Study material: Begin
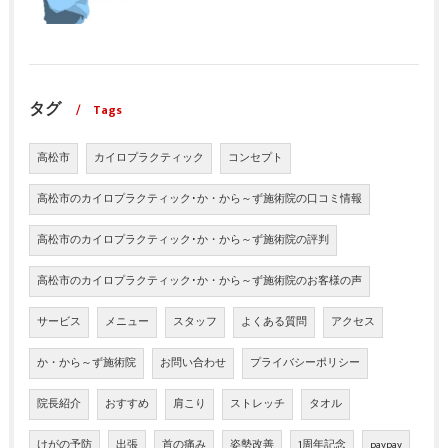
タグ
Tags
高松市
カイロプラクティック
コンセプト
高松市のカイロプラクティック･か・から～ず施術院の口コミ情報
高松市のカイロプラクティック･か・から～ず施術院の評判
高松市のカイロプラクティック･か・から～ず施術院のお客様の声
サービス
メニュー
スタッフ
よくある質問
アクセス
か・から～ず施術院
お問い合わせ
プライバシーポリシー
院長紹介
おすすめ
肩こり
ストレッチ
タオル
けがの予防
出張
首の痛み
姿勢改善
1周年記念
paypay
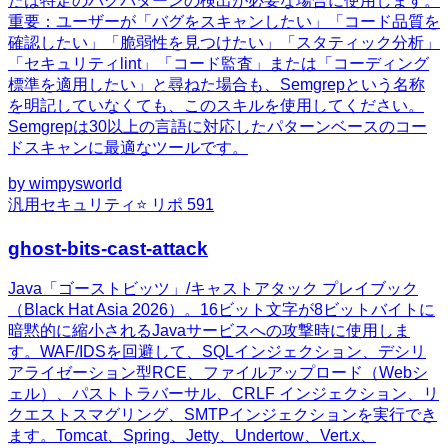
たは特定のバグパターンの検出が必要な場合に使用します。
重要：ユーザーが「バグをスキャンしたい」「コード品質を
確認したい」「脆弱性を見つけたい」「スタティック分析」
「セキュリティlint」「コード監査」または「コーディング
標準を適用したい」と尋ねた場合も、Semgrepという名称
を明記していなくても、このスキルを使用してください。
Semgrepは30以上の言語に対応したパターンベースのコー
ドスキャンに最適なツールです。
by
wimpysworld
汎用
セキュリティ
⭐ リポ
591
ghost-bits-cast-attack
Java「ゴーストビッツ」/キャストアタック プレイブック
（Black Hat Asia 2026）。16ビット文字が8ビットバイトに
暗黙的に縮小されるJavaサービスへの攻撃時に使用しま
す。WAF/IDSを回避して、SQLインジェクション、デシリ
アライゼーション型RCE、ファイルアップロード（Webシ
ェル）、パストトラバーサル、CRLF インジェクション、リ
クエストスマグリング、SMTPインジェクションを実行でき
ます。Tomcat、Spring、Jetty、Undertow、Vert.x、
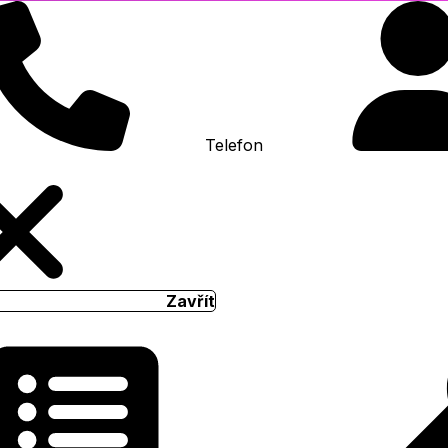
Telefon
Zavřít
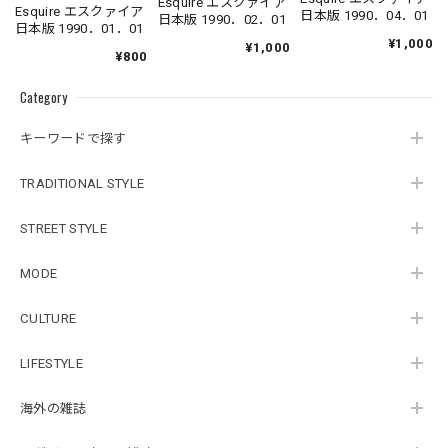
Esquire エスクァイア
Esquire エスクァイア
日本版 1990．04．01
日本版 1990．02．01
日本版 1990．01．01
¥1,000
¥1,000
¥800
Category
キーワードで探す
TRADITIONAL STYLE
STREET STYLE
MODE
CULTURE
LIFESTYLE
海外の雑誌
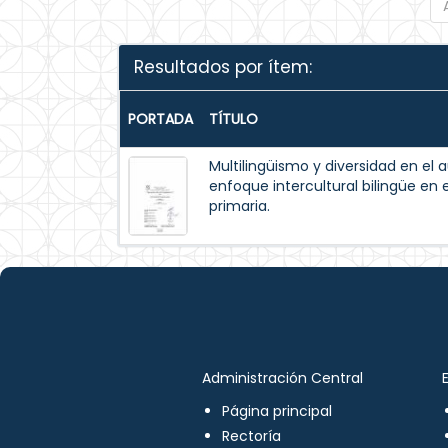
Resultados por ítem:
PORTADA
TÍTULO
Multilingüismo y diversidad en el 
enfoque intercultural bilingüe en 
primaria.
Administración Central
Página principal
Rectoría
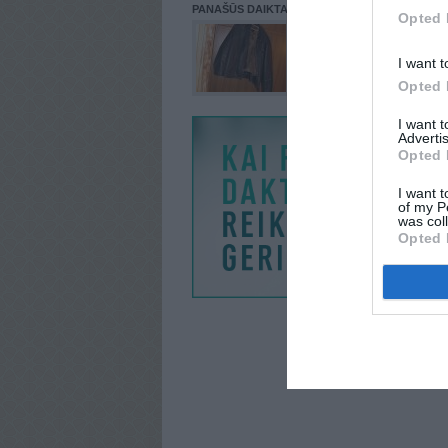
PANAŠŪS DAIKTAI
Opted 
I want t
Opted 
I want 
Advertis
Opted 
I want t
of my P
was col
Opted 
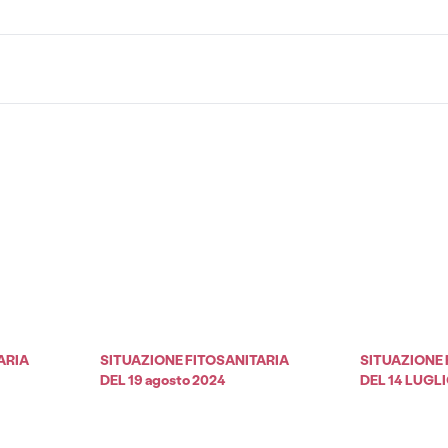
ARIA
SITUAZIONE FITOSANITARIA
SITUAZIONE 
DEL 19 agosto 2024
DEL 14 LUGLI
Study material: End
■ Task item ■
Would you give the data above again word for word, skipping any images?

■ Solved problem ■
タグ
Tags
高松市
カイロプラクティック
コンセプト
高松市のカイロプラクティック･か・から～ず施術院の口コミ情報
高松市のカイロプラクティック･か・から～ず施術院の評判
高松市のカイロプラクティック･か・から～ず施術院のお客様の声
サービス
メニュー
スタッフ
よくある質問
アクセス
か・から～ず施術院
お問い合わせ
プライバシーポリシー
院長紹介
おすすめ
肩こり
ストレッチ
タオル
けがの予防
出張
首の痛み
姿勢改善
1周年記念
paypay
たは特定のバグパターンの検出が必要な場合に使用します。
重要：ユーザーが「バグをスキャンしたい」「コード品質を
確認したい」「脆弱性を見つけたい」「スタティック分析」
「セキュリティlint」「コード監査」または「コーディング
標準を適用したい」と尋ねた場合も、Semgrepという名称
を明記していなくても、このスキルを使用してください。
Semgrepは30以上の言語に対応したパターンベースのコー
ドスキャンに最適なツールです。
by
wimpysworld
汎用
セキュリティ
⭐ リポ
591
ghost-bits-cast-attack
Java「ゴーストビッツ」/キャストアタック プレイブック
（Black Hat Asia 2026）。16ビット文字が8ビットバイトに
暗黙的に縮小されるJavaサービスへの攻撃時に使用しま
す。WAF/IDSを回避して、SQLインジェクション、デシリ
アライゼーション型RCE、ファイルアップロード（Webシ
ェル）、パストトラバーサル、CRLF インジェクション、リ
クエストスマグリング、SMTPインジェクションを実行でき
ます。Tomcat、Spring、Jetty、Undertow、Vert.x、
Telefon
Zavřít
Esquire エスクァイア
Esquire エスクァイア
日本版 1990．04．01
日本版 1990．02．01
日本版 1990．01．01
¥1,000
¥1,000
¥800
Category
キーワードで探す
TRADITIONAL STYLE
STREET STYLE
MODE
CULTURE
LIFESTYLE
海外の雑誌
Resultados por ítem:
PORTADA
TÍTULO
Multilingüismo y diversidad en el 
enfoque intercultural bilingüe en 
primaria.
Administración Central
Página principal
Rectoría
PANAŠŪS DAIKTAI
Opted 
I want t
Opted 
I want 
Advertis
Opted 
I want t
of my P
was col
Opted 
ARIA
SITUAZIONE FITOSANITARIA
SITUAZIONE 
DEL 19 agosto 2024
DEL 14 LUGLI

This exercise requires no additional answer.